Whatever the USA might have thought, no-one in Europe would have supported a first Strike. The Common Market and later EU was born out of desire of Western Europeans to have no more of the Franco - German etc wars that had cursed Western Europe for Generations. Apart from Channel Is, the UK hadn't been actually invaded since William Of Orange (which was more almost an invitation as few wanted James and Mary sort of Legitimised William), or really since the other William in 1066.
Hence Western Mainland Europe is more committed to EU than UK. The USA may see CM and then EU more as a bastion against Russia, but before Putin if Russia had applied to join? 

I think the Cold War had most support in USA and only secondarily in UK and Germany, less everywhere else. With re-unification Germany was more interested in integration than the Cold War, which petered out temporarily a year later. Now we have huge tension again with USSR Russia, except now many of Russia's critical Military suppliers (Military Steam Turbines for ships, Famous Antonov Aircraft works/Design) are in Independent Ukraine, who are now blocking all supplies to USSR Russia. Latvia (Riga) was a major Electronic Supplier. Whatever Pole might feel about German WWII, they don't have happy memories of Austro-Hungarian Empire, Czarist Russia (though a Czar gave them defacto independence), USSR etc. They very much prefer EU to USSR. So do many recent EU entrants. Latvia even joined Euro SINCE the recent Euro Crises.

*Learning from past: Napoleon, Hitler etc Vs Russia*
So No, attacking Russia would have been madness in 1945, any Cold War 1st Strike would have been madness. Right now is extremely problematic as one doesn't want to actually provoke Putin, but he's the scariest Russian leader since Stalin.  Where exactly is Putin going to stop?


----------



## BAYLOR (Aug 9, 2015)

Foxbat said:


> The Ilyushin IL2 ground attack aircraft with a total of 42330 was the single most produced aircraft in aviation history. It was used _en masse_ to devastating effect at the battle of Kursk against infantry and armoured targets. I doubt if there would have been enough Spitfires or Mustangs to deal with these and, as I said, the T34 would be reduced to exploiting gaps. The IS2 and IS3 were massive beasts that outgunned even the Super-Pershing with its 90mm gun. With an infantry ratio of 4:1 and a tank ratio of 2:1 in Soviet favour, even an uprising by eastern european nations (already devastated by war) wouldn't have had much impact.

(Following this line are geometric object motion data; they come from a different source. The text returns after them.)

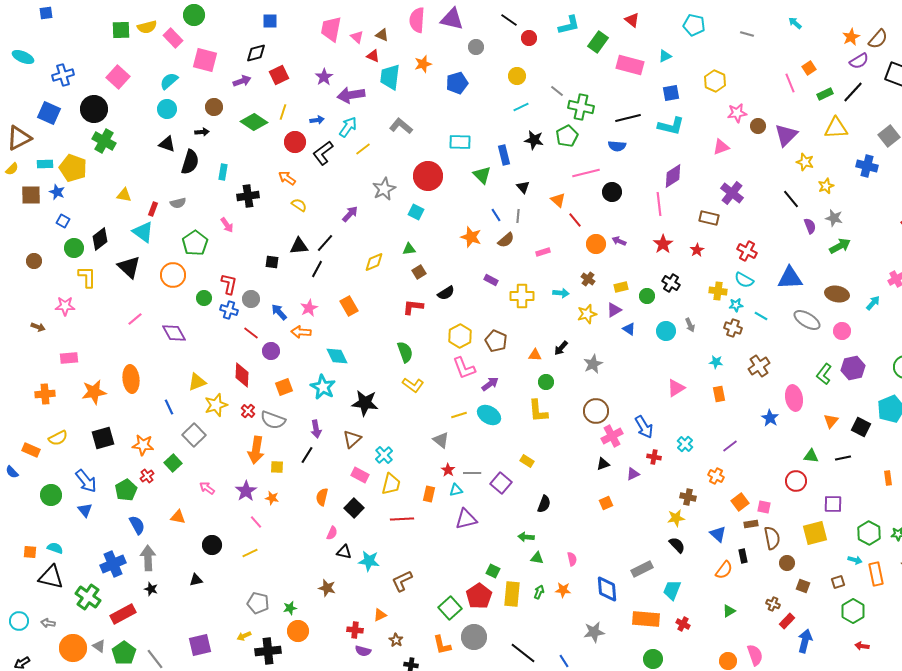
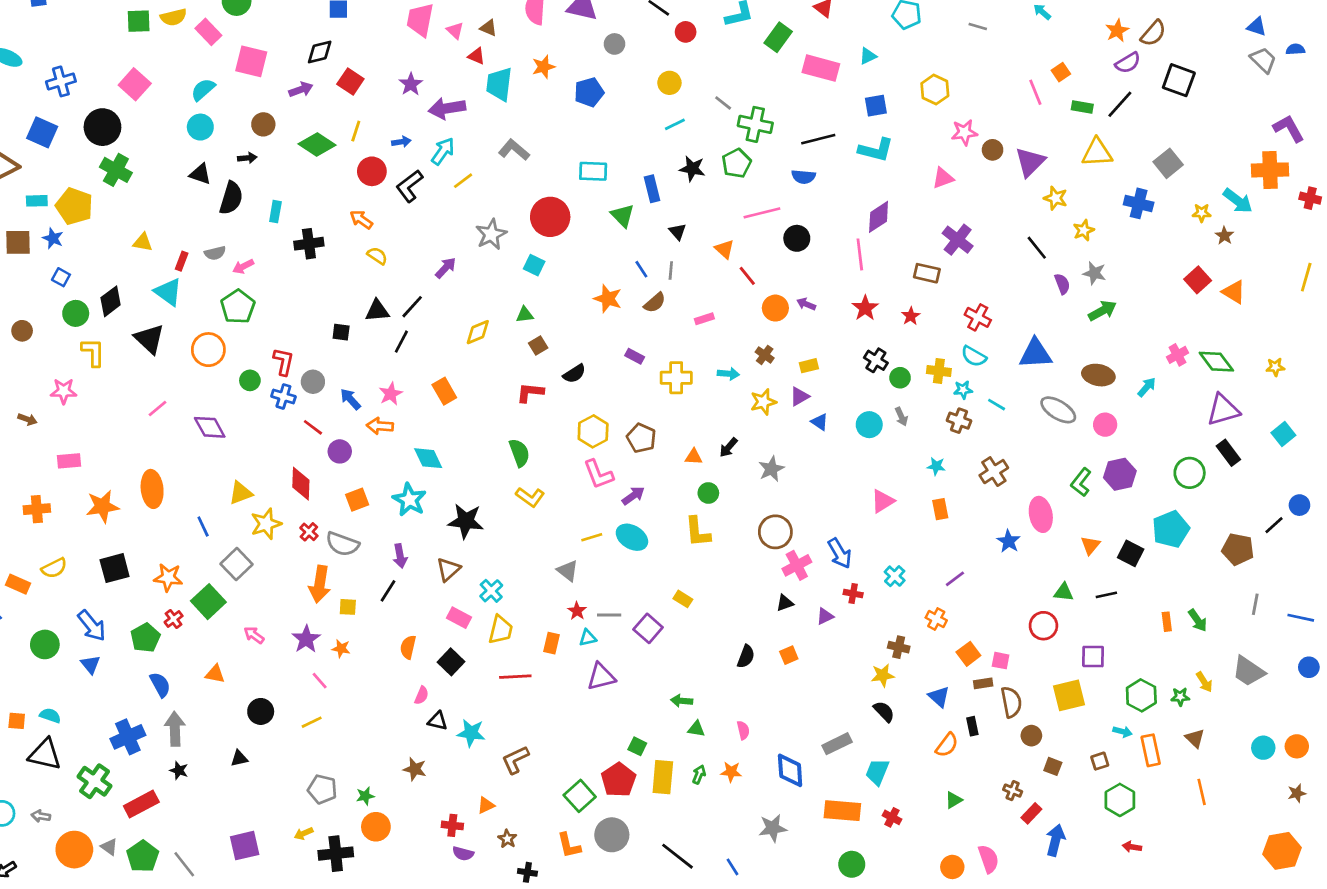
red square: (279, 75) -> (350, 81), turned -30
green rectangle: (825, 94) -> (1082, 107), turned 35
pink arrow: (227, 225) -> (243, 266), moved, turned 98
green circle: (647, 296) -> (900, 378), moved
green square: (173, 463) -> (208, 602), size x1.4
black semicircle: (544, 504) -> (746, 657), moved

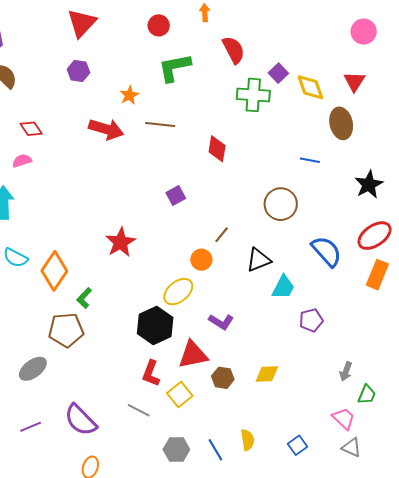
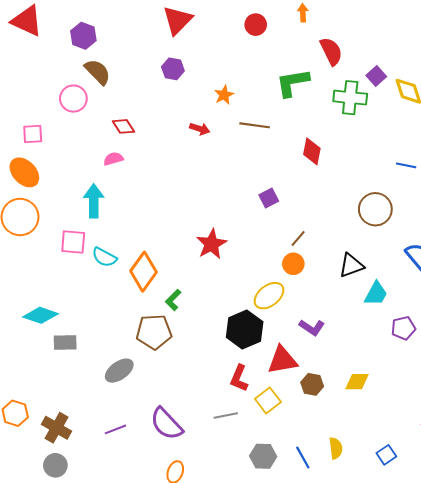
green L-shape: (174, 68) -> (293, 83), moved
red arrow: (106, 129) -> (200, 129), size x0.6
brown line: (222, 235) -> (298, 239), moved
gray line: (139, 410) -> (226, 415), turned -40

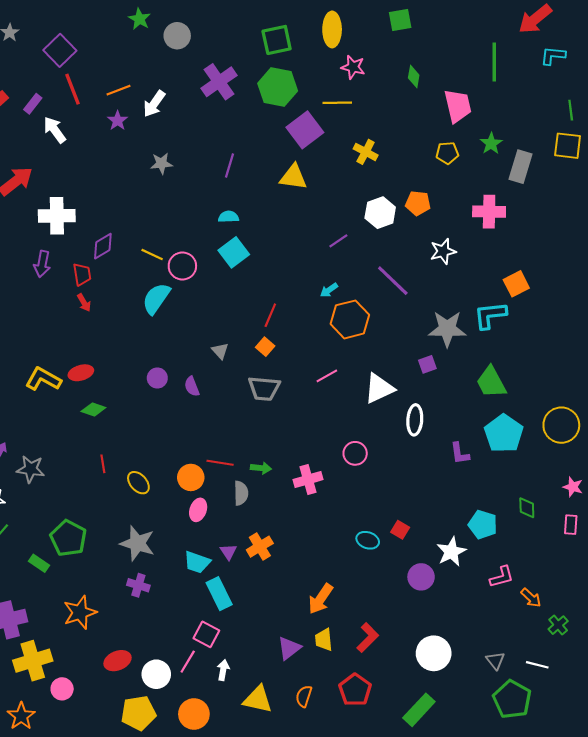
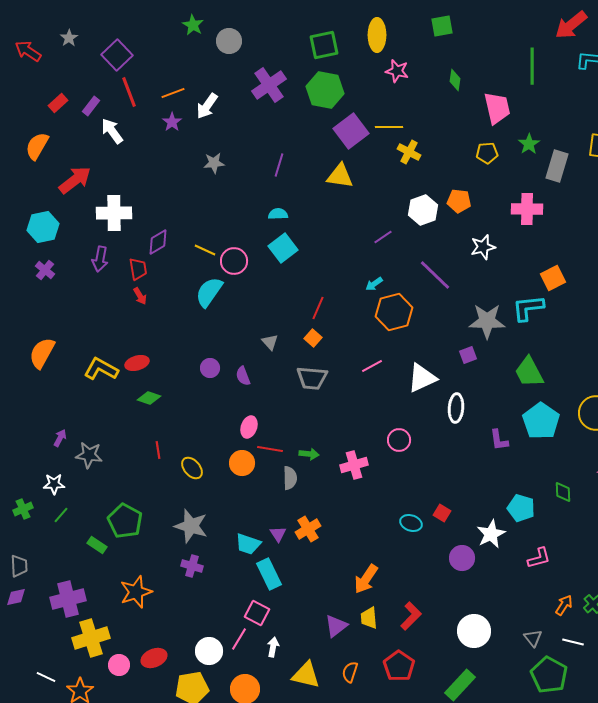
yellow line: (337, 103) -> (389, 127), moved
pink ellipse: (198, 510) -> (249, 427), moved
orange arrow: (531, 598) -> (564, 605), moved, turned -100
red ellipse: (118, 661) -> (154, 658), moved

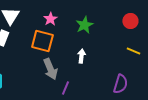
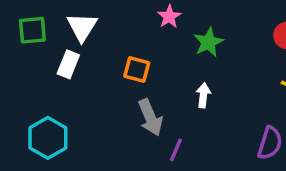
pink star: (50, 19) -> (169, 17), moved
orange square: (42, 41) -> (137, 70), size x0.7

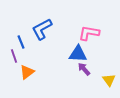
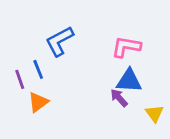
blue line: (21, 42) -> (38, 69), moved
blue triangle: (78, 54) -> (129, 81), moved

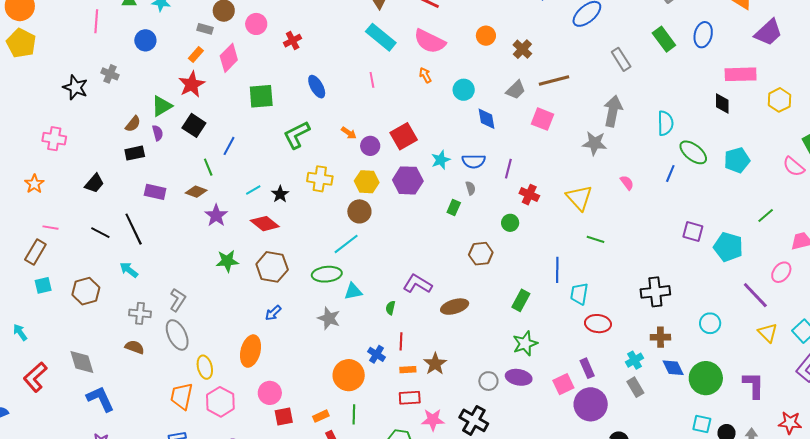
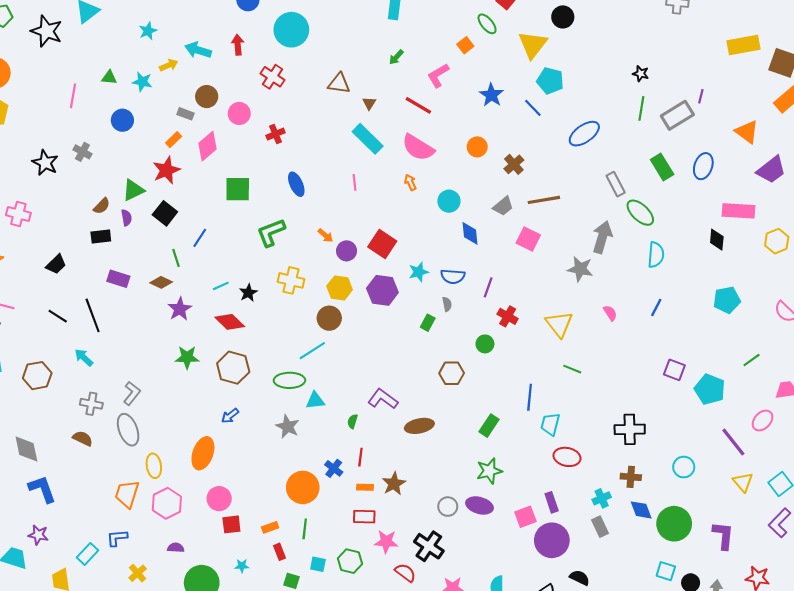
red square: (404, 136) -> (382, 244), turned -32
green ellipse: (693, 152) -> (640, 213), moved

There were 15,000  Mustang produced during the War , same number of P 47'   20,000 Spitfires, and we had other planes like the Grummon Hellcat , The Lighting ,  We could match their plane numbers and ultimately exceed them .  US and Uk Industrial capacity was greater then that then Russia and also we supplied them with many of their military supplies in the early part of the war without which they would collapsed against the Reich.  in protracted war could ultimately outproduce then in terms of weapons .  Your also forgetting  that they had nothing that touch or the B29 , we could bombed their factories into oblivion and their fighters would have had a very difficult time reaching them at the altitude that stye could fly.  And then there is are Russian oilfields , knock those out and their amy bass no fuel., you can't wage  a mechanized war without fuel.  They Liberator and Lancaster Bombers which would the to the carnage. Then there's the Bomb, We have it , the Russians at this time don't.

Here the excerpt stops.